Projects

Targeted Cardiac Drug Delivery

My research focuses on developing targeted cardiac drug-delivery strategies using the intrapericardial space as a novel and clinically relevant therapeutic access route. I established an intrapericardial catheter–based platform that enables direct, localized delivery of small molecules, biologics, nanoparticles, and cell-based therapies to the heart, allowing precise modulation of cardiac biology while minimizing systemic exposure.
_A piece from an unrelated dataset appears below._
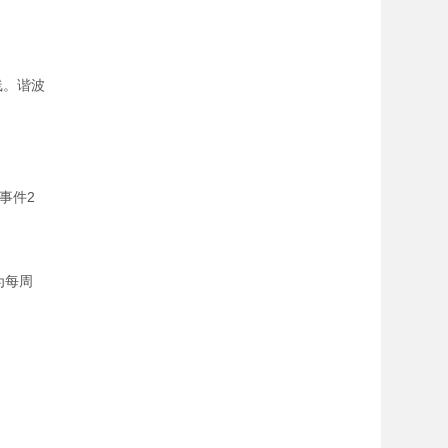
线。谐波
事件2
为每周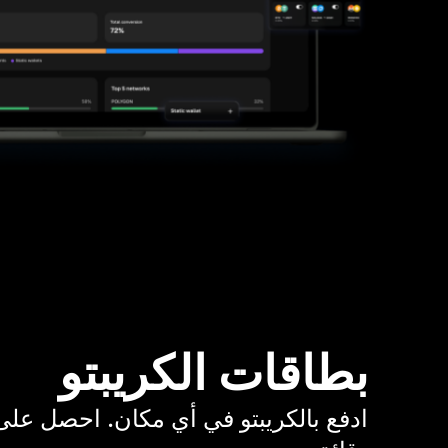
بطاقات الكريبتو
This approach has gained rapid visibility following its initial publication, prompting multiple independent commentaries and underscoring strong interest from both clinical and basic research communities. Its early adoption highlights the platform’s novelty, translational potential, and relevance to cardiovascular therapeutics. Building on this foundation, my work aims to expand this delivery system into a versatile preclinical pipeline for evaluating next-generation therapies targeting immune regulation, angiogenesis, fibrotic remodeling, ischemia/reperfusion injury, and pericardial inflammation in cardiovascular disease.
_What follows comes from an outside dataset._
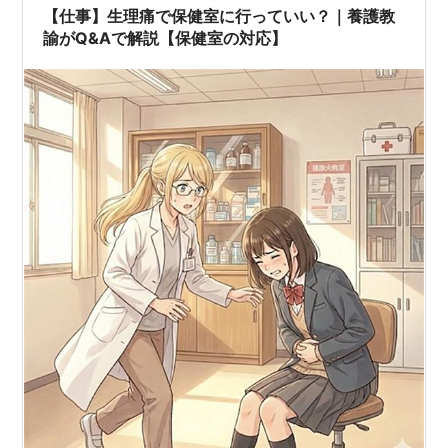
【仕事】生理痛で保健室に行っていい？｜養護教
諭がQ&Aで解説【保健室の対応】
Immune Mechanisms in Cardiac Injury and Repair

A central pillar of my research program is the investigation of immune-mediated mechanisms underlying myocardial ischemia–reperfusion (I/R) injury in related cardiac pathologies. I have modified and optimized murine models of myocardial ischemia–reperfusion to enable unbiased, reproducible studies of immune responses following cardiac ischemic injury, allowing precise temporal dissection of inflammatory and reparative phases after prolonged ischemia–reperfusion. Using this platform, I have defined the molecular and cellular dynamics of innate and adaptive immune responses following myocardial ischemia–reperfusion and characterized how immunomodulatory interventions, including cyclosporine A, influence immune activation and functional outcomes after myocardial infarction. In parallel, my work identified cardiac myosin–specific tissue-resident memory T cells as critical drivers of immune checkpoint inhibitor–associated myocarditis using a clinically relevant two-hit mouse model of immune reactivation, providing mechanistic insight into how maladaptive immune memory triggers severe cardiac inflammation. Together, these studies establish a unified framework for understanding immune-driven cardiac injury and repair and support the development of targeted strategies to improve outcomes of heart disease.
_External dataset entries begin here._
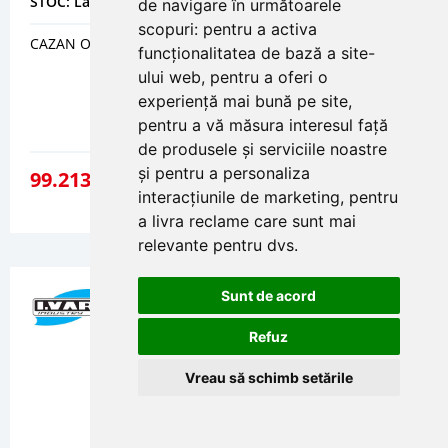
STOC: La comanda
de navigare în următoarele
scopuri:
pentru a activa
CAZAN OTEL - 2 DRUMURI DE FUM - ENP 2000 - 2000 KW
funcționalitatea de bază a site-
ului web
,
pentru a oferi o
experiență mai bună pe site
,
pentru a vă măsura interesul față
de produsele și serviciile noastre
și pentru a personaliza
99.213
47
lei
DETALII
interacțiunile de marketing
,
pentru
a livra reclame care sunt mai
relevante pentru dvs
.
Sunt de acord
Refuz
Vreau să schimb setările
Cardiac Valve Pathobiology

A third major pillar of my research focuses on the mechanisms that drive cardiac valve remodeling and degenerative valve disease. My work has demonstrated that mechanosensitive signaling through the ion channel PIEZO1 alters serotonin receptor pathways and promotes collagen synthesis in human mitral valve interstitial cells, linking biomechanical forces to fibrotic valve remodeling. To extend these findings in vivo, I developed a murine model of serotonin transporter–dependent mitral valvopathy and established key experimental approaches for quantitative assessment of mitral valve structure and function in mouse models. Together, these platforms enable integrated investigation of cellular signaling, tissue remodeling, and disease progression in the mitral valve. Collectively, these studies provide a mechanistic and translational framework for understanding degenerative mitral valve disease and for designing targeted interventions aimed at modulating mechanosensing, serotonin signaling, and fibrotic remodeling.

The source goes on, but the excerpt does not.